Sorry About the Flowers

(One Percent Press; 2006)

By David Greenwald | 24 January 2008

Over the last two decades, Athens, Georgia has been the bearer of one of underground rock’s strangest and most productive histories. From the rise of R.E.M. and alternative rock to the psychedelic explorations of the Elephant 6 collective, the city has been home to an array of seminal artists and movements. But with R.E.M. long past relevance and much of Elephant 6 dissolved or defunct, the scene seems due for another explosion of rock progress. On debut album Sorry About the Flowers, Venice Is Sinking may not reach that lofty expectation, but there’s fresh air cupped in their eager hands.

Admittedly, the band has a pair of obvious influences in the slow gestalt of Low and Galaxie 500, though the generous use of strings and medium tempos often leaves Venice Is Sinking with one foot in chamber-pop territory. The Low-like vocal similarities are immediately evident, though not derivative; like Mimi and Alan Sparhawk, violinist Karolyn Troupe’s high-pitched harmonies ghost over singer/guitarist Daniel Lawson’s dry-throated intonations in hypnotic fashion. The distant, luminous singing works well on poppier tunes like “Tours” and “Undecided,” a cookie-cutter chamber-pop song rife with Belle & Sebastian strings. Meanwhile, “Andropolis” matches Galaxie 500 offshoot Luna’s guitar pyrotechnics and flat-voiced tunefulness, note for swooning note.

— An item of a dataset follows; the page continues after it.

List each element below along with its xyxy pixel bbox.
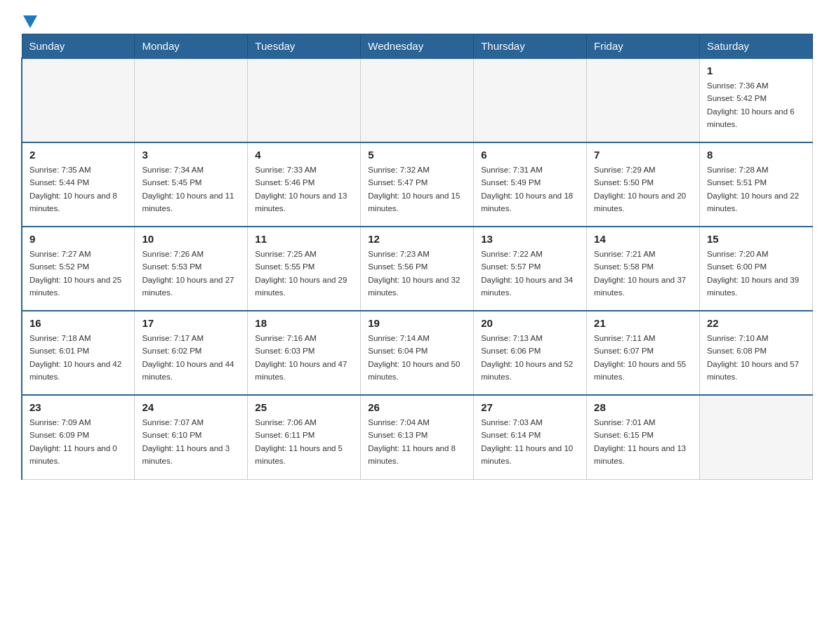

Though successful on tracks like these, the orchestral elements aren’t always the best fit for the album’s two gloomy minor-key forays. The strings’ elegant swell fails to mesh with the guitar bombast of “Buried Magnets” (though the song’s minimalist verses make up for the oversight), and “To Your Ghost” is all brooding without a hint of hope. For the most part, Venice Is Sinking is an accomplished enough band, but one lacking in variation; the songs miss the moments of aching beauty or electric force that provide the payoff for Low’s slow burn.

Sorry About the Flowers saves its biggest break from expectations until its final song, “Blue by Late”: at 19 wordless, ambient minutes, it’s a confusing, aesthetic-focused finale to an otherwise song-based album. The piece recalls Eluvium’s softly moving snowdrifts, wrapping gradual motion around constant, wavering drone. While the track doesn’t break new ground for ambient, it’s a strong enough snapshot of the genre to beg the question of why the members of Venice Is Sinking aren’t making this kind of music full time. But who can blame them? After all, Athens has always been a guitar kind of town.